Systems and methods for planning peripheral endovascular procedures with magnetic resonance imaging

Abstract

Systems and methods for planning peripheral endovascular, and other, procedures based on magnetic resonance imaging (“MRI”] are provided. Mechanical properties of lesions, morphology, and vessel patency are characterized based on non-contrast angiography and ultrashort echo time (“UTE”] images. The methods described in the present disclosure also provide improved visualization of the vascular tree and microchannels.

Description

CROSS-REFERENCE TO RELATED APPLICATIONS[0001]This application claims the benefit of U.S. Provisional Patent Application Ser. No. 62 / 481,899, filed on Apr. 5, 2017, and entitled “SYSTEMS AND METHODS FOR PLANNING PERIPHERAL END OVASCULAR PROCEDURES WITH MAGNETIC RESONANCE IMAGING,” which is herein incorporated by reference in its entirety.BACKGROUND[0002]There are two treatment options for revascularizing patients with critical limb ischemia: bypass surgery and percutaneous vascular intervention (“PVI”). PVI is less invasive but has high immediate technical failure rates (20%) and high re-intervention rates (20%). The most common mode of immediate failure is the inability to enter / cross the lesion.[0003]With current imaging (x-ray angiography, CTA, duplex ultrasound) it is difficult to predict which lesions will be soft enough to cross with a wire to make PVI possible. Physicians have responded with a “percutaneous-first” strategy where they attempt PVI in all patients and perform sur...

AI Technical Summary

Benefits of technology

This patent describes a method for using magnetic resonance imaging (MRI) to characterize a lesion in a patient. The method involves first obtaining a set of ultrashort echo time images and then a set of longer echo time images of the patient's volume of interest. These images are then combined using a computer system to produce a combined image. This combined image is used to identify and characterize the lesion based on the comparison of magnetic resonance signal behaviors between the images. Additionally, this patent also describes a method for generating an endovascular procedure plan using MRI. This involves obtaining magnetic resonance angiography (MRA) images and combining them with the ultrashort echo time images to create a three-dimensional angiogram. This angiogram is then used to identify and characterize a lesion. The combined image data and the MRA images are then used to generate a report indicating the endovascular procedure plan for the patient. The technical effects of this patent include improved accuracy in identifying and characterizing lesions and improved guidance in endovascular procedures.
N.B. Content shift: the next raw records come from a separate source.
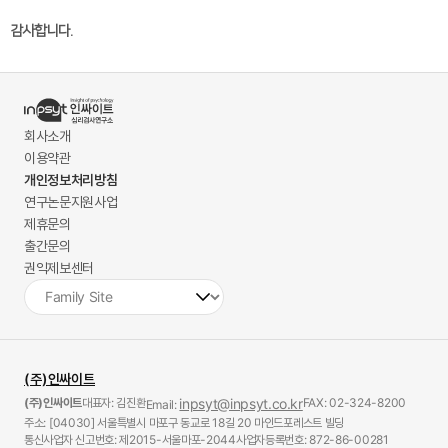
감사합니다.
회사소개
이용약관
개인정보처리방침
연구논문지원사업
제휴문의
출간문의
권익제보센터
(주)인싸이트
(주)인싸이트
대표자: 김진환
inpsyt@inpsyt.co.kr
FAX: 02-324-8200
Email:
주소: [04030] 서울특별시 마포구 동교로 18길 20 마인드포레스트 빌딩
통신사업자 신고번호: 제2015-서울마포-2044
사업자등록번호: 872-86-00281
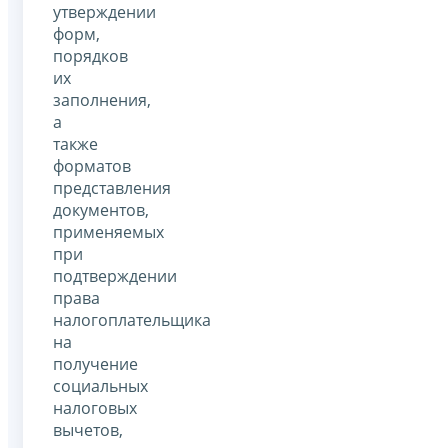
утверждении
форм,
порядков
их
заполнения,
а
также
форматов
представления
документов,
применяемых
при
подтверждении
права
налогоплательщика
на
получение
социальных
налоговых
вычетов,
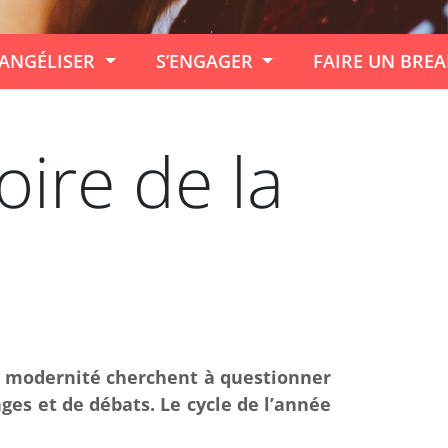
ANGÉLISER
S’ENGAGER
FAIRE UN BRE
oire de la
la modernité cherchent à questionner
ges et de débats. Le cycle de l’année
Problems solved by technology

PVI is less invasive but has high immediate technical failure rates (20%) and high re-intervention rates (20%).
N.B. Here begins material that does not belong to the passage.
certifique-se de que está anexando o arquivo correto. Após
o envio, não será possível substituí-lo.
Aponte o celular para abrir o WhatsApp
The most common mode of immediate failure is the inability to enter / cross the lesion.

With current imaging (x-ray angiography, CTA, duplex ultrasound) it is difficult to predict which lesions will be soft enough to cross with a wire to make PVI possible.

This requires more procedures per index limb at significant cost to healthcare systems and delays definitive revascularization.

Additionally, there is evidence that surgical bypass after failed PVI results in worse outcomes, including higher amputation rates within 1 year.

However, the length and degree of stenosis / occlusion of a lesion is not equivalent to its burden, mechanical properties or morphology, all of which influence PVI success.

Intravascular imaging devices, however, require invasive arterial access which makes the “percutaneous-first” strategy and associated complications impossible to avoid.

The added procedure time and cost of intravascular imaging devices also limit their widespread clinical use, which provides motivation to improve non-invasive lesion characterization imaging.

Existing plaque analysis techniques with CT or MRI are tailored to characterize atherosclerotic plaque, but are not tailored to characterize peripheral arterial lesions, specifically.

100081 Though the mechanical properties of atherosclerotic plaques have been described, the prognostic value of mechanical properties for planning endovascular treatment has not been comprehensively investigated.

However, ultrasound elastography is limited due to issues with severely calcified vessel acoustic shadowing, repeatability and user dependence, penetration depth, and inability to perform 3D lesion analysis.

It is challenging to accurately evaluate heavily calcified small-caliber vessels using non-invasive techniques, including CTA and duplex ultrasound.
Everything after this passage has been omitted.